> [Your task]
Pictures stay out. Extract the lines below from the first one through the line with "i fjordene er", both included.

(Extracted data entries)
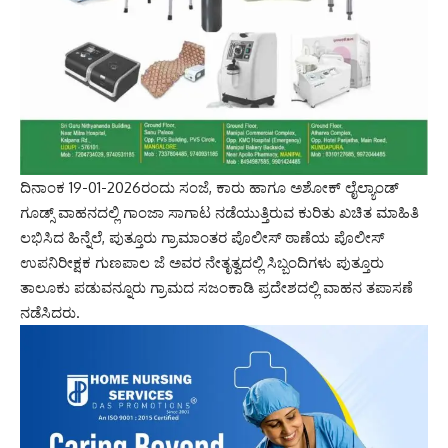
ದಿನಾಂಕ 19-01-2026ರಂದು ಸಂಜೆ, ಕಾರು ಹಾಗೂ ಅಶೋಕ್ ಲೈಲ್ಯಾಂಡ್
ಗೂಡ್ಸ್ ವಾಹನದಲ್ಲಿ ಗಾಂಜಾ ಸಾಗಾಟ ನಡೆಯುತ್ತಿರುವ ಕುರಿತು ಖಚಿತ ಮಾಹಿತಿ
ಲಭಿಸಿದ ಹಿನ್ನೆಲೆ, ಪುತ್ತೂರು ಗ್ರಾಮಾಂತರ ಪೊಲೀಸ್‌ ಠಾಣೆಯ ಪೊಲೀಸ್
ಉಪನಿರೀಕ್ಷಕ ಗುಣಪಾಲ ಜೆ ಅವರ ನೇತೃತ್ವದಲ್ಲಿ ಸಿಬ್ಬಂದಿಗಳು ಪುತ್ತೂರು
ತಾಲೂಕು ಪಡುವನ್ನೂರು ಗ್ರಾಮದ ಸಜಂಕಾಡಿ ಪ್ರದೇಶದಲ್ಲಿ ವಾಹನ ತಪಾಸಣೆ
ನಡೆಸಿದರು.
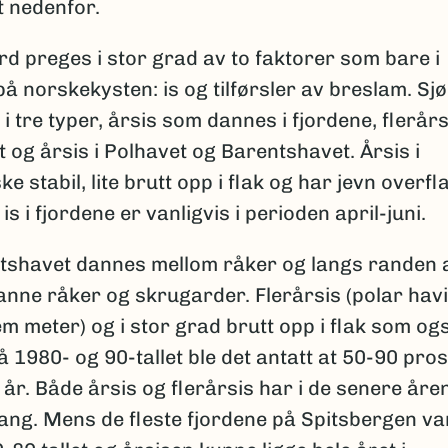
t nedenfor.
 preges i stor grad av to faktorer som bare i
på norskekysten: is og tilførsler av breslam. Sjø
 tre typer, årsis som dannes i fjordene, flerårsi
og årsis i Polhavet og Barentshavet. Årsis i
e stabil, lite brutt opp i flak og har jevn overfla
 i fjordene er vanligvis i perioden april-juni.
ntshavet dannes mellom råker og langs randen 
anne råker og skrugarder. Flerårsis (polar havi
fem meter) og i stor grad brutt opp i flak som og
1980- og 90-tallet ble det antatt at 50-90 pro
 år. Både årsis og flerårsis har i de senere åre
gang. Mens de fleste fjordene på Spitsbergen va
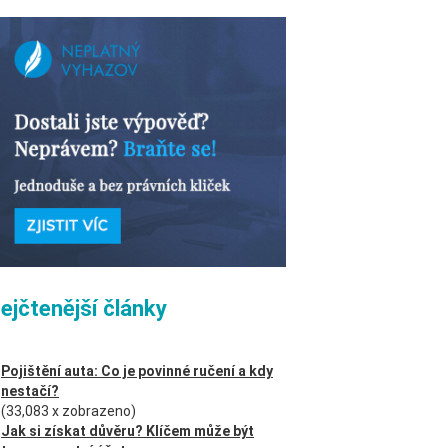
ejčtenější články
Pojištění auta: Co je povinné ručení a kdy
nestačí?
(33,083 x zobrazeno)
Jak si získat důvěru? Klíčem může být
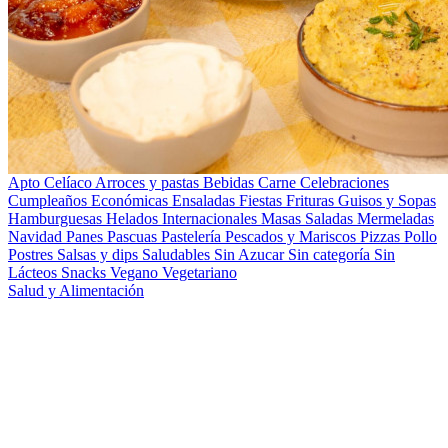
Apto Celíaco
Arroces y pastas
Bebidas
Carne
Celebraciones
Cumpleaños
Económicas
Ensaladas
Fiestas
Frituras
Guisos y Sopas
Hamburguesas
Helados
Internacionales
Masas Saladas
Mermeladas
Navidad
Panes
Pascuas
Pastelería
Pescados y Mariscos
Pizzas
Pollo
Postres
Salsas y dips
Saludables
Sin Azucar
Sin categoría
Sin
Lácteos
Snacks
Vegano
Vegetariano
Salud y Alimentación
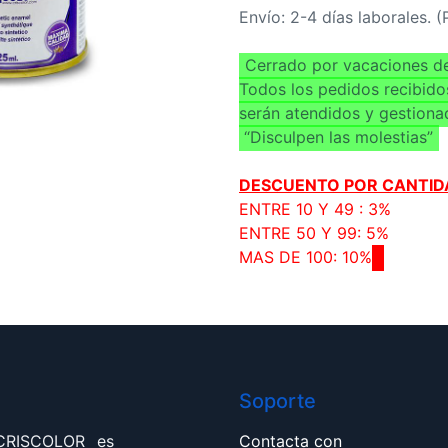
Envío: 2-4 días laborales. 
Cerrado por vacaciones de
Todos los pedidos recibido
serán atendidos y gestiona
“Disculpen las molestias”
DESCUENTO POR CANTID
ENTRE 10 Y 49 : 3%
ENTRE 50 Y 99: 5%
MAS DE 100: 10%
Soporte
 CRISCOLOR es
Contacta con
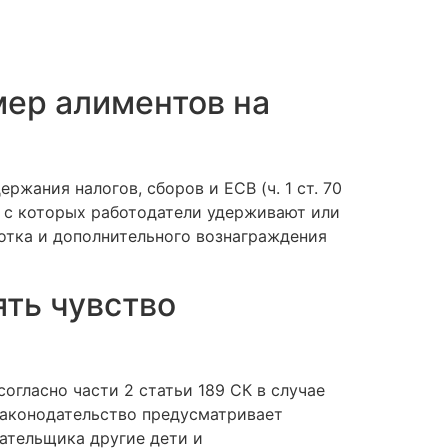
ер алиментов на
жания налогов, сборов и ЕСВ (ч. 1 ст. 70
т, с которых работодатели удерживают или
ботка и дополнительного вознаграждения
ть чувство
огласно части 2 статьи 189 СК в случае
Законодательство предусматривает
лательщика другие дети и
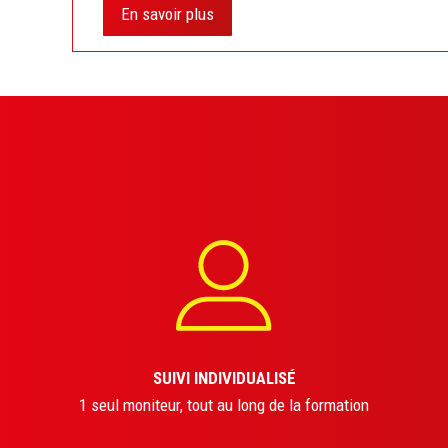
En savoir plus
SUIVI INDIVIDUALISÉ
1 seul moniteur, tout au long de la formation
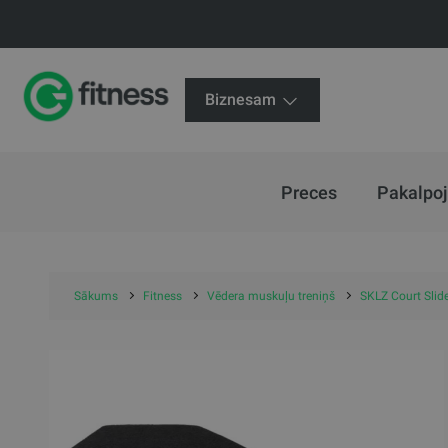
Biznesam
Preces
Pakalpo
Sākums
Fitness
Vēdera muskuļu treniņš
SKLZ Court Slid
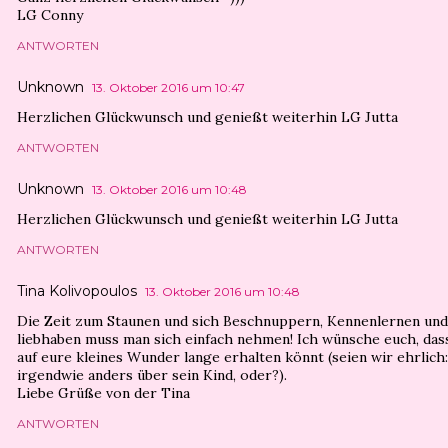
LG Conny
ANTWORTEN
Unknown
13. Oktober 2016 um 10:47
Herzlichen Glückwunsch und genießt weiterhin LG Jutta
ANTWORTEN
Unknown
13. Oktober 2016 um 10:48
Herzlichen Glückwunsch und genießt weiterhin LG Jutta
ANTWORTEN
Tina Kolivopoulos
13. Oktober 2016 um 10:48
Die Zeit zum Staunen und sich Beschnuppern, Kennenlernen und
liebhaben muss man sich einfach nehmen! Ich wünsche euch, dass
auf eure kleines Wunder lange erhalten könnt (seien wir ehrlich
irgendwie anders über sein Kind, oder?).
Liebe Grüße von der Tina
ANTWORTEN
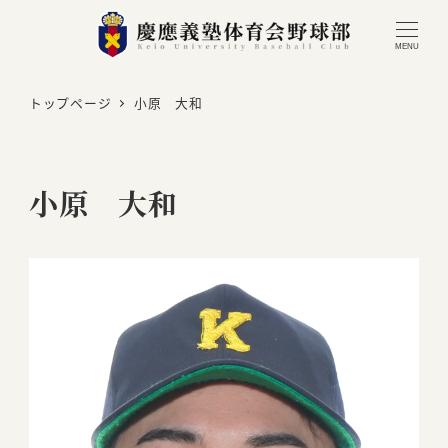
MENU
トップページ
小原 大和
小原 大和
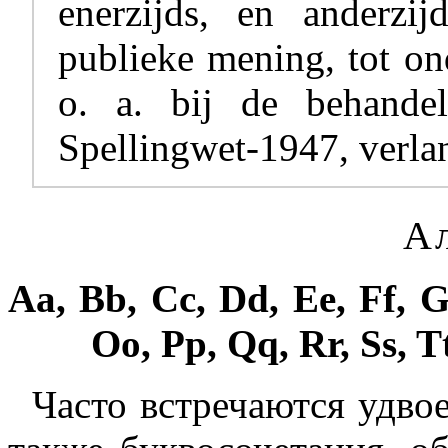
enerzijds, en anderzi
publieke mening, tot on
o. a. bij de behand
Spellingwet-1947, verla
А
Aa, Bb, Cc, Dd, Ee, Ff, G
Oo, Pp, Qq, Rr, Ss, T
Часто встречаются удво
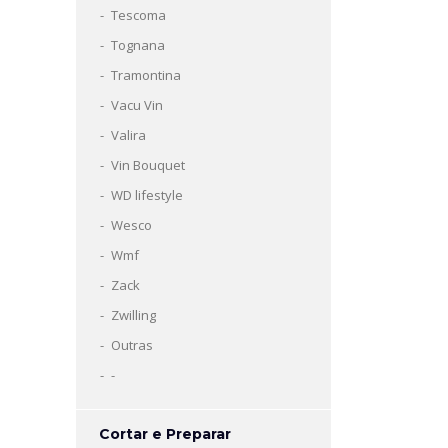
Tescoma
Tognana
Tramontina
Vacu Vin
Valira
Vin Bouquet
WD lifestyle
Wesco
Wmf
Zack
Zwilling
Outras
-
Cortar e Preparar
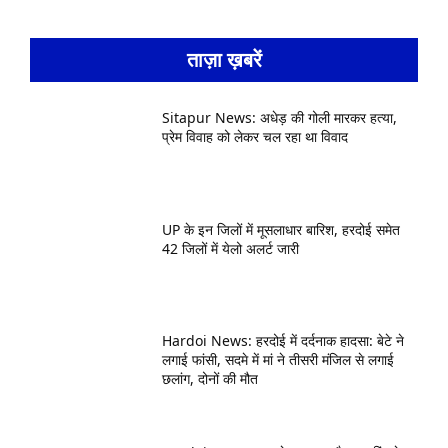
ताज़ा ख़बरें
Sitapur News: अधेड़ की गोली मारकर हत्या,
प्रेम विवाह को लेकर चल रहा था विवाद
UP के इन जिलों में मूसलाधार बारिश, हरदोई समेत
42 जिलों में येलो अलर्ट जारी
Hardoi News: हरदोई में दर्दनाक हादसा: बेटे ने
लगाई फांसी, सदमे में मां ने तीसरी मंजिल से लगाई
छलांग, दोनों की मौत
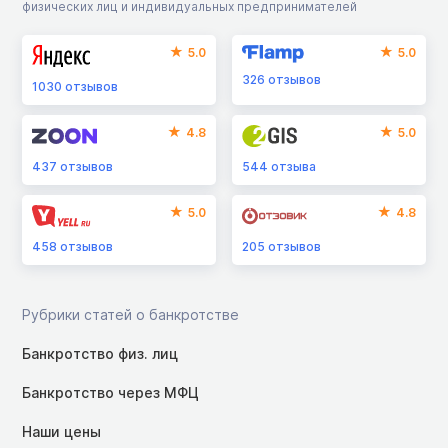
физических лиц и индивидуальных предпринимателей
5.0
5.0
326
отзывов
1030
отзывов
4.8
5.0
437
отзывов
544
отзыва
5.0
4.8
458
отзывов
205
отзывов
Рубрики статей о банкротстве
Банкротство физ. лиц
Банкротство через МФЦ
Наши цены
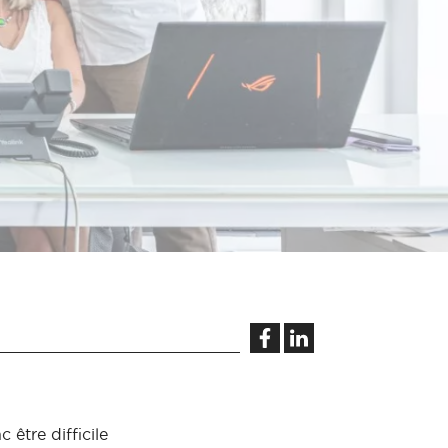
 être difficile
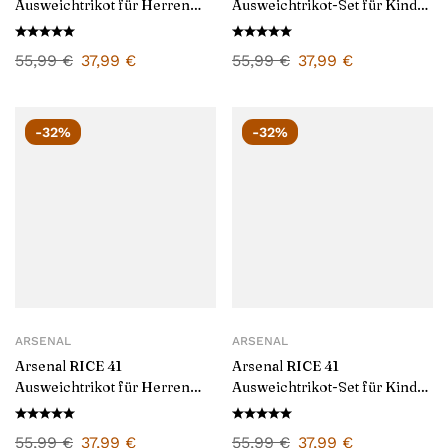
Ausweichtrikot für Herren
Ausweichtrikot-Set für Kinder
2024/25
2024/25
55,99
€
37,99
€
55,99
€
37,99
€
-32%
-32%
ARSENAL
ARSENAL
Arsenal RICE 41
Arsenal RICE 41
Ausweichtrikot für Herren
Ausweichtrikot-Set für Kinder
2024/25
2024/25
55,99
€
37,99
€
55,99
€
37,99
€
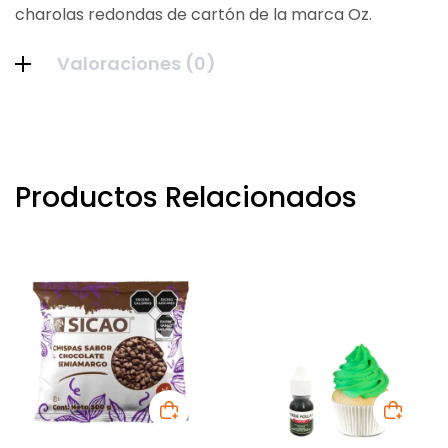
charolas redondas de cartón de la marca Oz.
Valoraciones (0)
Productos Relacionados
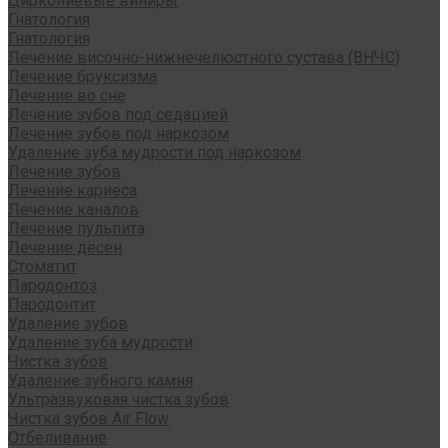
Циркониевые виниры
Гнатология
Гнатология
Лечение височно-нижнечелюстного сустава (ВНЧС)
Лечение бруксизма
Лечение во сне
Лечение зубов под седацией
Лечение зубов под наркозом
Удаление зуба мудрости под наркозом
Лечение зубов
Лечение кариеса
Лечение каналов
Лечение пульпита
Лечение дёсен
Стоматит
Пародонтоз
Пародонтит
Удаление зубов
Удаление зуба мудрости
Чистка зубов
Удаление зубного камня
Ультразвуковая чистка зубов
Чистка зубов Air Flow
Отбеливание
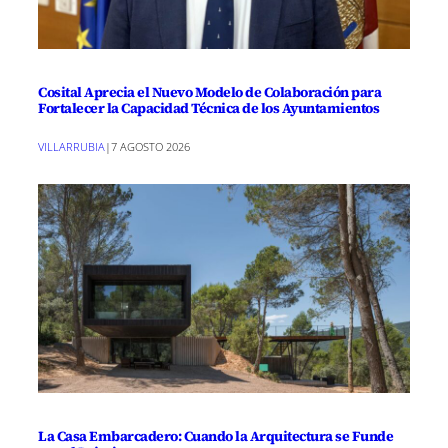
Cosital Aprecia el Nuevo Modelo de Colaboración para
Fortalecer la Capacidad Técnica de los Ayuntamientos
VILLARRUBIA
|
7 AGOSTO 2026
La Casa Embarcadero: Cuando la Arquitectura se Funde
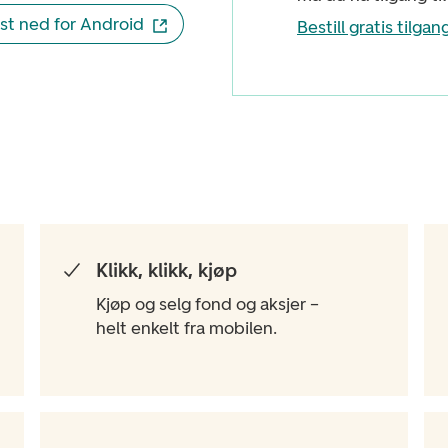
st ned for Android
Bestill gratis tilgan
Klikk, klikk, kjøp
Kjøp og selg fond og aksjer –
helt enkelt fra mobilen.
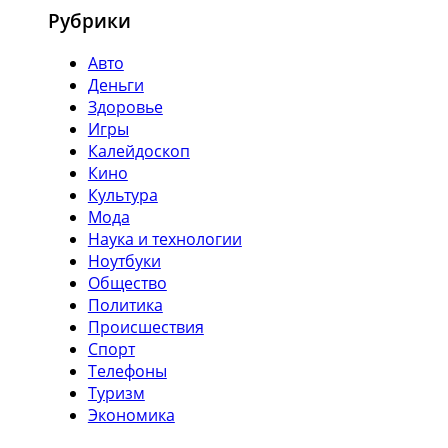
Рубрики
Авто
Деньги
Здоровье
Игры
Калейдоскоп
Кино
Культура
Мода
Наука и технологии
Ноутбуки
Общество
Политика
Происшествия
Спорт
Телефоны
Туризм
Экономика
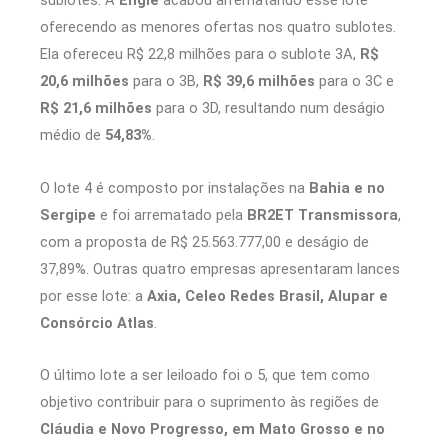
sublotes. A
Engie
acabou arrematando esse lote
oferecendo as menores ofertas nos quatro sublotes.
Ela ofereceu R$ 22,8 milhões para o sublote 3A,
R$
20,6 milhões
para o 3B,
R$ 39,6 milhões
para o 3C e
R$ 21,6 milhões
para o 3D, resultando num deságio
médio de
54,83%
.
O lote 4 é composto por instalações na
Bahia e no
Sergipe
e foi arrematado pela
BR2ET Transmissora
,
com a proposta de R$ 25.563.777,00 e deságio de
37,89%. Outras quatro empresas apresentaram lances
por esse lote: a
Axia, Celeo Redes Brasil, Alupar e
Consórcio Atlas
.
O último lote a ser leiloado foi o 5, que tem como
objetivo contribuir para o suprimento às regiões de
Cláudia e Novo Progresso, em Mato Grosso e no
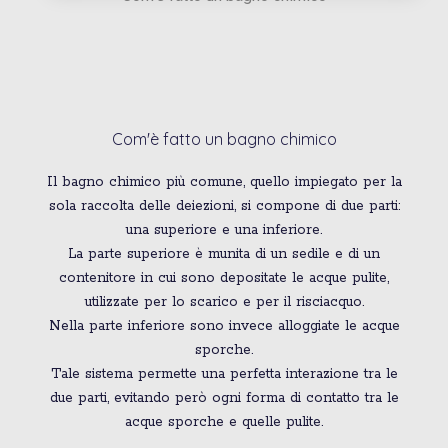
Com'è fatto un bagno chimico
Il bagno chimico più comune, quello impiegato per la
sola raccolta delle deiezioni, si compone di due parti:
una superiore e una inferiore.
La parte superiore è munita di un sedile e di un
contenitore in cui sono depositate le acque pulite,
utilizzate per lo scarico e per il risciacquo.
Nella parte inferiore sono invece alloggiate le acque
sporche.
Tale sistema permette una perfetta interazione tra le
due parti, evitando però ogni forma di contatto tra le
acque sporche e quelle pulite.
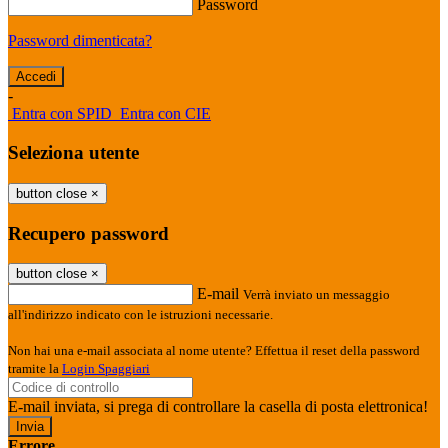
Password
Password dimenticata?
-
Entra con SPID
Entra con CIE
Seleziona utente
button close
×
Recupero password
button close
×
E-mail
Verrà inviato un messaggio
all'indirizzo indicato con le istruzioni necessarie.
Non hai una e-mail associata al nome utente? Effettua il reset della password
tramite la
Login Spaggiari
E-mail inviata, si prega di controllare la casella di posta elettronica!
Errore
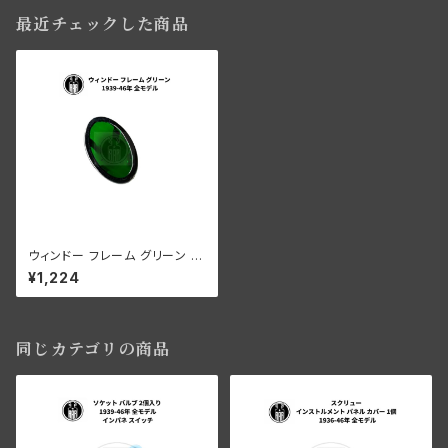
最近チェックした商品
ウィンドー フレーム グリーン ハ
ーレーダビッドソン 1939-46年
¥1,224
全モデル
同じカテゴリの商品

> [Output for this task]
ದಿನಾಂಕ 19-01-2026ರಂದು ಸಂಜೆ, ಕಾರು ಹಾಗೂ ಅಶೋಕ್ ಲೈಲ್ಯಾಂಡ್
ಗೂಡ್ಸ್ ವಾಹನದಲ್ಲಿ ಗಾಂಜಾ ಸಾಗಾಟ ನಡೆಯುತ್ತಿರುವ ಕುರಿತು ಖಚಿತ ಮಾಹಿತಿ
ಲಭಿಸಿದ ಹಿನ್ನೆಲೆ, ಪುತ್ತೂರು ಗ್ರಾಮಾಂತರ ಪೊಲೀಸ್‌ ಠಾಣೆಯ ಪೊಲೀಸ್
ಉಪನಿರೀಕ್ಷಕ ಗುಣಪಾಲ ಜೆ ಅವರ ನೇತೃತ್ವದಲ್ಲಿ ಸಿಬ್ಬಂದಿಗಳು ಪುತ್ತೂರು
ತಾಲೂಕು ಪಡುವನ್ನೂರು ಗ್ರಾಮದ ಸಜಂಕಾಡಿ ಪ್ರದೇಶದಲ್ಲಿ ವಾಹನ ತಪಾಸಣೆ
ನಡೆಸಿದರು.
t nedenfor.
 preges i stor grad av to faktorer som bare i
på norskekysten: is og tilførsler av breslam. Sjø
 tre typer, årsis som dannes i fjordene, flerårsi
og årsis i Polhavet og Barentshavet. Årsis i
e stabil, lite brutt opp i flak og har jevn overfla
 i fjordene er vanligvis i perioden april-juni.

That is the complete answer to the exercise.